(Structured page parsing data)

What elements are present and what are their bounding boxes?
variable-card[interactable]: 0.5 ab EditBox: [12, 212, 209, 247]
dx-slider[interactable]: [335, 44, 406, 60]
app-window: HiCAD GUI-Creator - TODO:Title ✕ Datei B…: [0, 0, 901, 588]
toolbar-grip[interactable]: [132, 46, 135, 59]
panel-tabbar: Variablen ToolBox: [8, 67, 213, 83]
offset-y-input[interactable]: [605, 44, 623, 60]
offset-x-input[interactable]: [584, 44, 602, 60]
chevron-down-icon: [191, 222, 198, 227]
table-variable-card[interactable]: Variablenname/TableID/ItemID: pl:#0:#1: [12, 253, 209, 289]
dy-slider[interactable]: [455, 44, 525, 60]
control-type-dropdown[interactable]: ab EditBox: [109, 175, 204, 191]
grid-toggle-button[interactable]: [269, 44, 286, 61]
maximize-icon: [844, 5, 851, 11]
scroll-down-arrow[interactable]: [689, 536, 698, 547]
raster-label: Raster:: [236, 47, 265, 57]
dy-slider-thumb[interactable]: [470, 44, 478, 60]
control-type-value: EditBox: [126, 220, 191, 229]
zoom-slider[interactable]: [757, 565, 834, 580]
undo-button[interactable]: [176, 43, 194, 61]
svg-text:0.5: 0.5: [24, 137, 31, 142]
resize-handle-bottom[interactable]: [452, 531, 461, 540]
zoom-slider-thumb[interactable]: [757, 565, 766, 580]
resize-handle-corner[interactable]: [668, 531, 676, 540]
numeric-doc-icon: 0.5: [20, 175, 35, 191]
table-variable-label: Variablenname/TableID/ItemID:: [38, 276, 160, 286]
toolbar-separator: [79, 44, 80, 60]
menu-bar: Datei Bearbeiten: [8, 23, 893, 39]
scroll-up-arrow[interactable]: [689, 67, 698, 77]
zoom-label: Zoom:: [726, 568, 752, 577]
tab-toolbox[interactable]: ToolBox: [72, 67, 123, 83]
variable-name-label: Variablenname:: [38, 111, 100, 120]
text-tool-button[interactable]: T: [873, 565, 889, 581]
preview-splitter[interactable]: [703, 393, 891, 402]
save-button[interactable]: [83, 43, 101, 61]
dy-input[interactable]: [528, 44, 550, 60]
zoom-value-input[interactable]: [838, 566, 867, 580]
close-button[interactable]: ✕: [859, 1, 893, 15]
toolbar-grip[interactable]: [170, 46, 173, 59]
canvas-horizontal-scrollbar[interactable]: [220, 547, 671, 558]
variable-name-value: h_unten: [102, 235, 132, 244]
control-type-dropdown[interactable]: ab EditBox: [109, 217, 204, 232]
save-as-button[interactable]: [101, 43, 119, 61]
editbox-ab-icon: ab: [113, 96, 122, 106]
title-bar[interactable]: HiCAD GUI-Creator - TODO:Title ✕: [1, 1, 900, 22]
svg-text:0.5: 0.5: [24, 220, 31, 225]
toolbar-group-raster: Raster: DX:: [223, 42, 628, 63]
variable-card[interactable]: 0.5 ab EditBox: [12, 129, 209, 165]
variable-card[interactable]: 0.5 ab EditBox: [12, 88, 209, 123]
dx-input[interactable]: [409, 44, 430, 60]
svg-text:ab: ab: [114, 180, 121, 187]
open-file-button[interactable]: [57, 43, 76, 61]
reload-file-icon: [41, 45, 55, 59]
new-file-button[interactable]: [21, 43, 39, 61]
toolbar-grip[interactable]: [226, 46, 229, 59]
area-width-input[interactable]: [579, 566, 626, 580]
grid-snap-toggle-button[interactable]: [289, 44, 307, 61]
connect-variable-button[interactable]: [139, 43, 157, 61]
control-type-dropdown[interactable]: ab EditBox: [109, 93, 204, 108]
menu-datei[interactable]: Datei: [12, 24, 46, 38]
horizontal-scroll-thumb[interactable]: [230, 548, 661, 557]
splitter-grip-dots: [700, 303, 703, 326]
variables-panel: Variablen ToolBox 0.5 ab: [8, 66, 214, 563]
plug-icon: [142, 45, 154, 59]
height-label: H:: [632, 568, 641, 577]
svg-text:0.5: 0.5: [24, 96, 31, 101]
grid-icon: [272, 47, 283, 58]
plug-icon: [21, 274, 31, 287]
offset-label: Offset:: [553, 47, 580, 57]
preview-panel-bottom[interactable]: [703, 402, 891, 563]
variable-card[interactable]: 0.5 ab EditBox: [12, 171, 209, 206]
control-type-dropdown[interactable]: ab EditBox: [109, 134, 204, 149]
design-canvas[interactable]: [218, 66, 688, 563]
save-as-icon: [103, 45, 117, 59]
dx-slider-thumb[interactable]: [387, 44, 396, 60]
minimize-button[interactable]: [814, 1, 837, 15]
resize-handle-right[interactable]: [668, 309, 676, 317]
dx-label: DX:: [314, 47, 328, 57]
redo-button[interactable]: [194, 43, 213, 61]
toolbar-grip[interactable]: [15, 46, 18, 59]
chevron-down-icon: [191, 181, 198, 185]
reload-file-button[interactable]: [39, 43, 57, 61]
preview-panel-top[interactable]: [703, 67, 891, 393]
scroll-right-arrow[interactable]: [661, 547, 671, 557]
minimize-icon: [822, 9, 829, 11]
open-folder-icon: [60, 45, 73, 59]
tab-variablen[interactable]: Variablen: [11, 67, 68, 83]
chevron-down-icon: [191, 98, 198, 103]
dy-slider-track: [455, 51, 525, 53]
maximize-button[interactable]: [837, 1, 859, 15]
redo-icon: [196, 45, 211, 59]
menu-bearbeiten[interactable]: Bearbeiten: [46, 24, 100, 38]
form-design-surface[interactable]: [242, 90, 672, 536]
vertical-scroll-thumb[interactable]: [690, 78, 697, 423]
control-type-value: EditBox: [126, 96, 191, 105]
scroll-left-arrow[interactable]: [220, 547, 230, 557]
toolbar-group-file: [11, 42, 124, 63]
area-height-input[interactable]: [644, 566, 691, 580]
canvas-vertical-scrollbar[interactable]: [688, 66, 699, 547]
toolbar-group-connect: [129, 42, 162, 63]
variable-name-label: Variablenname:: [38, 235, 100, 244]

* * *

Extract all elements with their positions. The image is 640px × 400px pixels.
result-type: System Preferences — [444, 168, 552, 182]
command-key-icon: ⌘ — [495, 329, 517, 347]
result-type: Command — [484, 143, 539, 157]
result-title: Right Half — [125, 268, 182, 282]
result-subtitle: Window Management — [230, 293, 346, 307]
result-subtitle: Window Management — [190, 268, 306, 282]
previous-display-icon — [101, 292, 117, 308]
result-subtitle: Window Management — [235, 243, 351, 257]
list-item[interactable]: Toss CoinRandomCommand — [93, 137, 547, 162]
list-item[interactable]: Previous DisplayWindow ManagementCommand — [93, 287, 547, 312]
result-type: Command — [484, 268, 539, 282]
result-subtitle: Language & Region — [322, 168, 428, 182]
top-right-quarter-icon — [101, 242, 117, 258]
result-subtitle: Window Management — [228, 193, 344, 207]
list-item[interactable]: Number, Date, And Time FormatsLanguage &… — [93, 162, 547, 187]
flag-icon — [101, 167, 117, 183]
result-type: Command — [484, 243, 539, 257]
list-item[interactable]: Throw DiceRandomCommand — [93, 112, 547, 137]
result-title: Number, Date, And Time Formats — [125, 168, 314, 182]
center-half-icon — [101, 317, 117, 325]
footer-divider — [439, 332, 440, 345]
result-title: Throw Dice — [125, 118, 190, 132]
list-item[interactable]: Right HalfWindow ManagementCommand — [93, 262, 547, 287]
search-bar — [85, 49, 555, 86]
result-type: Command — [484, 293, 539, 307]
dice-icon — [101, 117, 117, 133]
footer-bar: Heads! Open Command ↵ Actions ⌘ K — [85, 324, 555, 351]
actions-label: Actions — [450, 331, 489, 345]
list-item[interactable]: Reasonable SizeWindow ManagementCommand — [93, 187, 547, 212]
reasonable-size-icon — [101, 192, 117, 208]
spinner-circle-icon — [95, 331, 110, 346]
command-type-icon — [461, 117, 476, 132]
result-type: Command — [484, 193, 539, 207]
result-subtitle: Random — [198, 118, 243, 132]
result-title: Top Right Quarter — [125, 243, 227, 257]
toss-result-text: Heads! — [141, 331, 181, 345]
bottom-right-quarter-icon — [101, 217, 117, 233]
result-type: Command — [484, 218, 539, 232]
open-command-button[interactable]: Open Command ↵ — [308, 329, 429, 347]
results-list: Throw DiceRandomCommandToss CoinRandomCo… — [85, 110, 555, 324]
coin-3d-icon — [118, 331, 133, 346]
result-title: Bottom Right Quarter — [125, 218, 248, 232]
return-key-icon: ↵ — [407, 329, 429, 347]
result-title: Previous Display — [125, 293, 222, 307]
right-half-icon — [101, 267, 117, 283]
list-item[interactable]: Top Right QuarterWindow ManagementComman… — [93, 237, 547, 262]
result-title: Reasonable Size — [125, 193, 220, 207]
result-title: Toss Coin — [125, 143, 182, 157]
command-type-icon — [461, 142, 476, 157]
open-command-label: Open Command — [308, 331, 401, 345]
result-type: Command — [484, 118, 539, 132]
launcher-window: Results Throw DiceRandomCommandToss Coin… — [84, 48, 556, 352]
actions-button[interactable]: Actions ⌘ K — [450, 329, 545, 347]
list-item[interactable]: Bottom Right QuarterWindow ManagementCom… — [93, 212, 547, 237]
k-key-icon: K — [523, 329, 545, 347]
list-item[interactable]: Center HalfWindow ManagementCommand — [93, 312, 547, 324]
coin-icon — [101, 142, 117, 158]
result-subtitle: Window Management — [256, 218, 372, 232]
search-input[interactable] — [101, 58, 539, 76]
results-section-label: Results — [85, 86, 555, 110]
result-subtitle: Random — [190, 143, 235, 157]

Requirement ->
From the entries above, copy out every line where the string "card" appears.

Task output ->
variable-card[interactable]: 0.5 ab EditBox: [12, 212, 209, 247]
table-variable-card[interactable]: Variablenname/TableID/ItemID: pl:#0:#1: [12, 253, 209, 289]
variable-card[interactable]: 0.5 ab EditBox: [12, 129, 209, 165]
variable-card[interactable]: 0.5 ab EditBox: [12, 88, 209, 123]
variable-card[interactable]: 0.5 ab EditBox: [12, 171, 209, 206]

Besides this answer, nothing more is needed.